WORK REQUIRED —
Return every line of the data that contains the string "paillis".

SOURCE DATA —
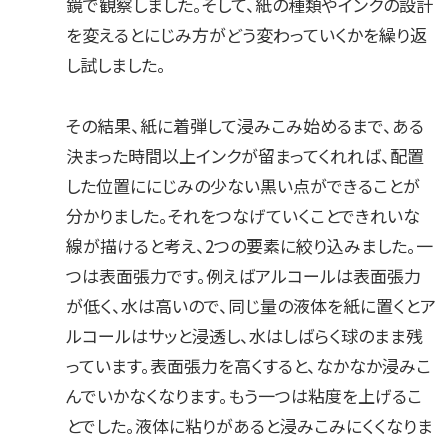
鏡で観察しました。そして、紙の種類やインクの設計
を変えるとにじみ方がどう変わっていくかを繰り返
し試しました。
その結果、紙に着弾して浸みこみ始めるまで、ある
決まった時間以上インクが留まってくれれば、配置
した位置ににじみの少ない黒い点ができることが
分かりました。それをつなげていくことできれいな
線が描けると考え、2つの要素に絞り込みました。一
つは表面張力です。例えばアルコールは表面張力
が低く、水は高いので、同じ量の液体を紙に置くとア
ルコールはサッと浸透し、水はしばらく球のまま残
っています。表面張力を高くすると、なかなか浸みこ
んでいかなくなります。もう一つは粘度を上げるこ
とでした。液体に粘りがあると浸みこみにくくなりま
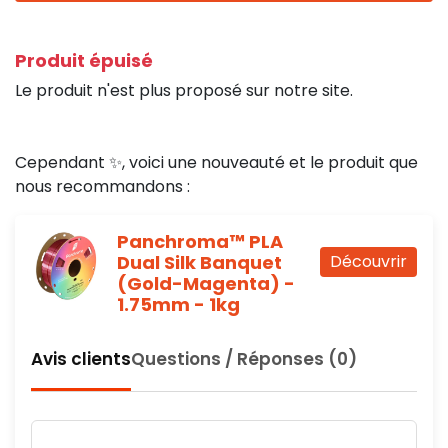
Produit épuisé
Le produit n'est plus proposé sur notre site.
Cependant ✨, voici une nouveauté et le produit que
nous recommandons :
Panchroma™ PLA
Dual Silk Banquet
Découvrir
(Gold-Magenta) -
1.75mm - 1kg
Avis clients
Questions / Réponses (0)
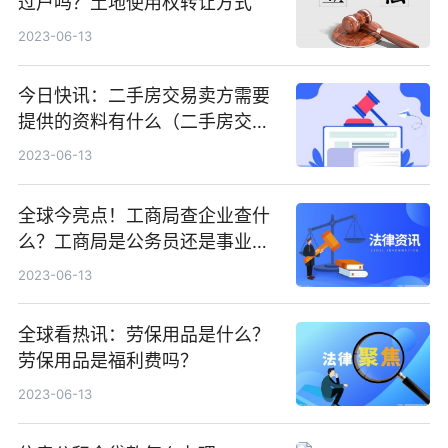
过户吗？土地使用权转让方式
2023-06-13
今日快讯：二手房交易卖方需要
提供的资料有什么（二手房交易
的过程包括什么）
2023-06-13
全球今亮点！工商局查企业查什
么？工商局是公务员还是事业单
位？
2023-06-13
全球看热讯：劳保用品是什么？
劳保用品是福利费吗？
2023-06-13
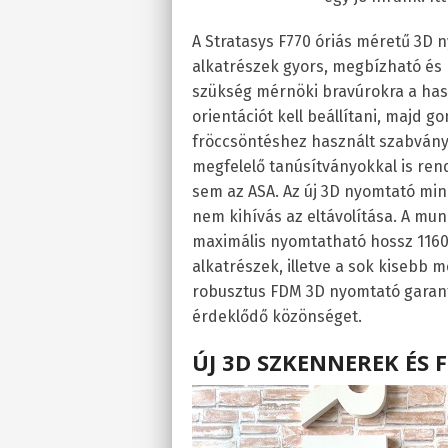
A Stratasys F770 óriás méretű 3D
alkatrészek gyors, megbízható és 
szükség mérnöki bravúrokra a hasz
orientációt kell beállítani, majd 
fröccsöntéshez használt szabványo
megfelelő tanúsítványokkal is re
sem az ASA. Az új 3D nyomtató mi
nem kihívás az eltávolítása. A mun
maximális nyomtatható hossz 1160 
alkatrészek, illetve a sok kisebb 
robusztus FDM 3D nyomtató garantá
érdeklődő közönséget.
ÚJ 3D SZKENNEREK ÉS 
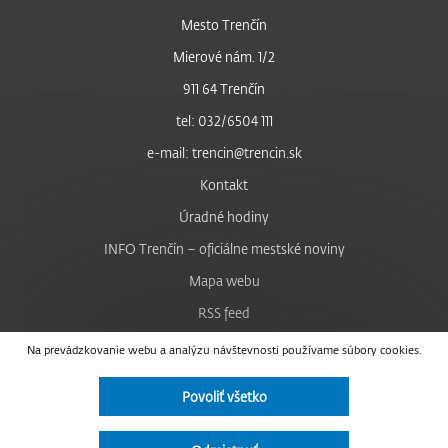
Mesto Trenčín
Mierové nám. 1/2
911 64 Trenčín
tel: 032/6504 111
e-mail: trencin@trencin.sk
Kontakt
Úradné hodiny
INFO Trenčín – oficiálne mestské noviny
Mapa webu
RSS feed
Nastavenie cookies
Na prevádzkovanie webu a analýzu návštevnosti používame súbory cookies.
Facebook
Povoliť všetko
YouTube
Instagram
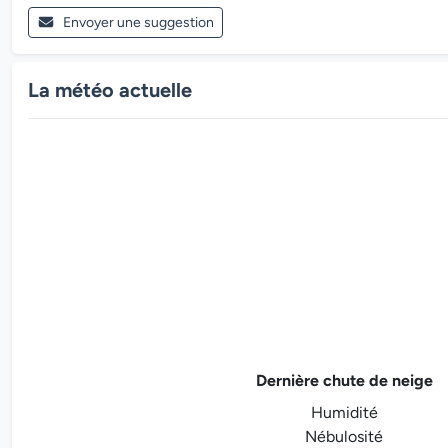
Envoyer une suggestion
La météo actuelle
Dernière chute de neige
Humidité
Nébulosité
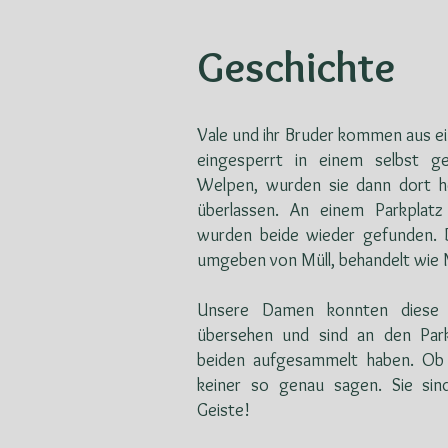
Geschichte
Vale und ihr Bruder kommen aus ei
eingesperrt in einem selbst ge
Welpen, wurden sie dann dort he
überlassen. An einem Parkplatz
wurden beide wieder gefunden. 
umgeben von Müll, behandelt wie 
Unsere Damen konnten diese G
übersehen und sind an den Park
beiden aufgesammelt haben. Ob 
keiner so genau sagen. Sie sin
Geiste!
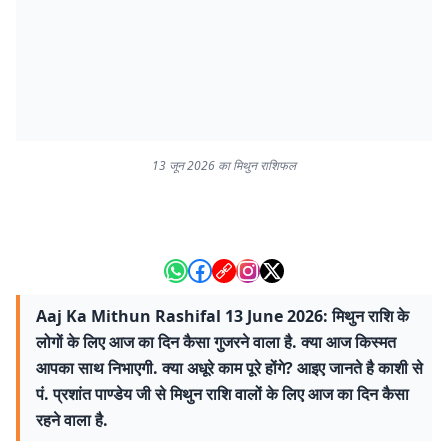
13 जून 2026 का मिथुन राशिफल
Aaj Ka Mithun Rashifal 13 June 2026: मिथुन राशि के
लोगों के लिए आज का दिन कैसा गुजरने वाला है. क्या आज किस्मत
आपका साथ निभाएगी. क्या अधूरे काम पूरे होंगे? आइए जानते है काशी से
पं. प्रशांत पाण्डेय जी से मिथुन राशि वालों के लिए आज का दिन कैसा
रहने वाला है.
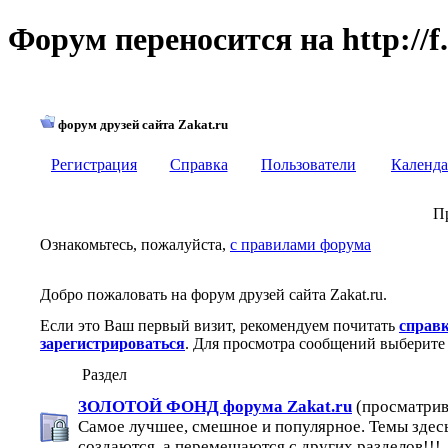
Форум переносится на http://f.
форум друзей сайта Zakat.ru
Регистрация
Справка
Пользователи
Календа
П
Ознакомьтесь, пожалуйста,
с правилами форума
Добро пожаловать на форум друзей сайта Zakat.ru.
Если это Ваш первый визит, рекомендуем почитать
справ
зарегистрироваться
. Для просмотра сообщений выберите 
Раздел
ЗОЛОТОЙ ФОНД форума Zakat.ru
(просматрив
Самое лучшее, смешное и популярное. Темы здес
создаются, а перемещаются с других разделов!!!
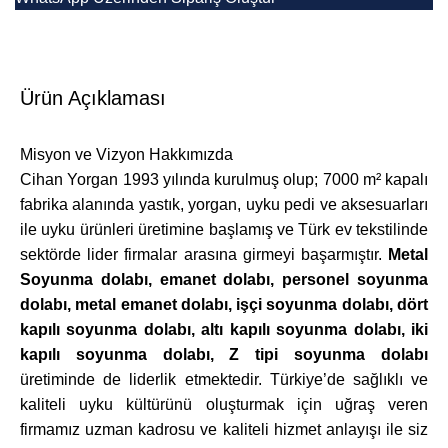
Ürün Açıklaması
Misyon ve Vizyon Hakkımızda
Cihan Yorgan
1993 yılında kurulmuş olup; 7000 m² kapalı
fabrika alanında yastık, yorgan, uyku pedi ve aksesuarları
ile uyku ürünleri üretimine başlamış ve Türk ev tekstilinde
sektörde lider firmalar arasına girmeyi başarmıştır.
Metal
Soyunma dolabı, emanet dolabı, personel soyunma
dolabı, metal emanet dolabı,
işçi soyunma dolabı
, dört
kapılı soyunma dolabı, altı kapılı soyunma dolabı, iki
kapılı soyunma dolabı, Z tipi soyunma dolabı
üretiminde de liderlik etmektedir. Türkiye’de sağlıklı ve
kaliteli uyku kültürünü oluşturmak için uğraş veren
firmamız uzman kadrosu ve kaliteli hizmet anlayışı ile siz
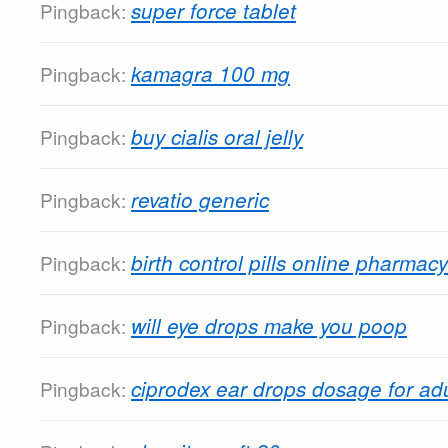
super force tablet
Pingback:
kamagra 100 mg
Pingback:
buy cialis oral jelly
Pingback:
revatio generic
Pingback:
birth control pills online pharmacy
Pingback:
will eye drops make you poop
Pingback:
ciprodex ear drops dosage for adu
Pingback:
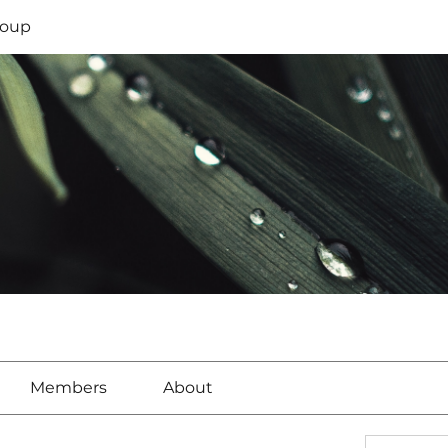
oup
Members
About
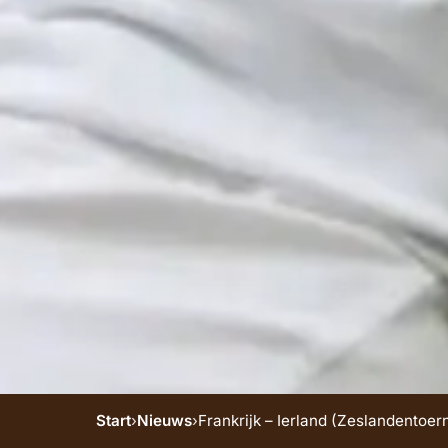
Start
›
Nieuws
›
Frankrijk – Ierland (Zeslandentoer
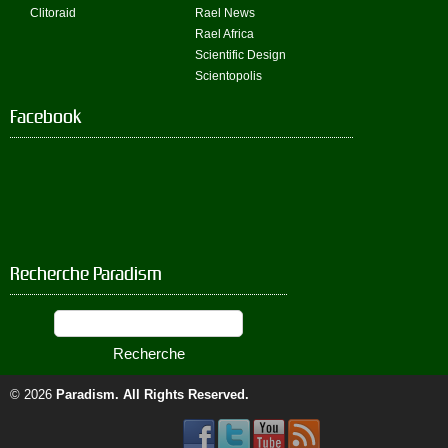
Clitoraid
Rael News
Rael Africa
Scientific Design
Scientopolis
Facebook
Recherche Paradism
© 2026
Paradism
. All Rights Reserved.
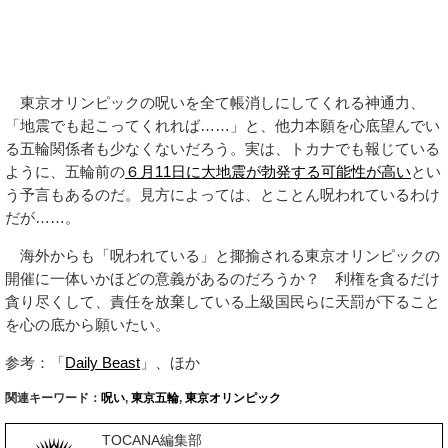
東京オリンピックの呪いを全て帳消しにしてくれる神通力、
「地震でも起こってくれれば……」と、他力本願を心底望んでい
る五輪関係者も少なくないだろう。実は、トカナでも報じている
ように、五輪前の
６月11日に大地震が勃発する可能性が高い
とい
う予言もあるのだ。見方によっては、とことん呪われているわけ
だが……。
海外からも「呪われている」と揶揄される東京オリンピックの
開催に一体いかほどの意義があるのだろうか？ 利権を貪るだけ
貪り尽くして、責任を放棄している上級国民らに天罰が下ること
を心の底から願いたい。
参考：「
Daily Beast
」、ほか
関連キーワード：
呪い
,
東京五輪
,
東京オリンピック
TOCANA編集部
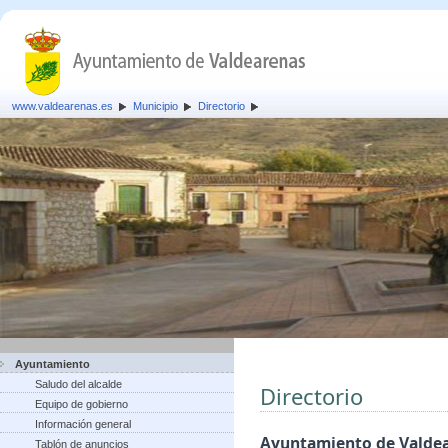
www.valdearenas.es
Municipio
Directorio
Ayuntamiento
Saludo del alcalde
Directorio
Equipo de gobierno
Información general
Ayuntamiento de Valde
Tablón de anuncios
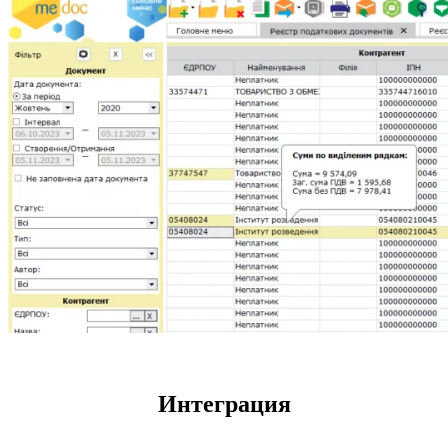
Интеграция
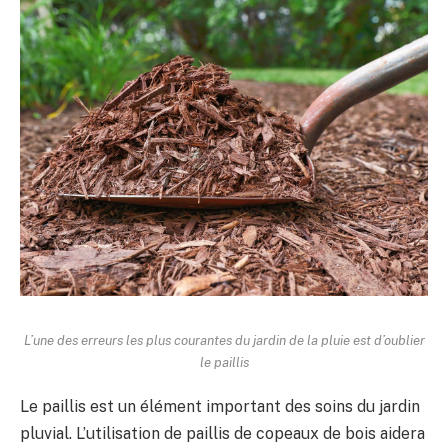
L’une des erreurs les plus courantes du jardin de la pluie est d’oublier
le paillis
Le paillis est un élément important des soins du jardin
pluvial. L’utilisation de paillis de copeaux de bois aidera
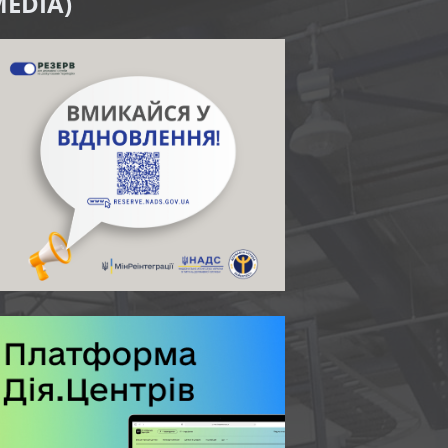
EDIA)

SOLVED EXERCISE —
le paillis
Le paillis est un élément important des soins du jardin
pluvial. L’utilisation de paillis de copeaux de bois aidera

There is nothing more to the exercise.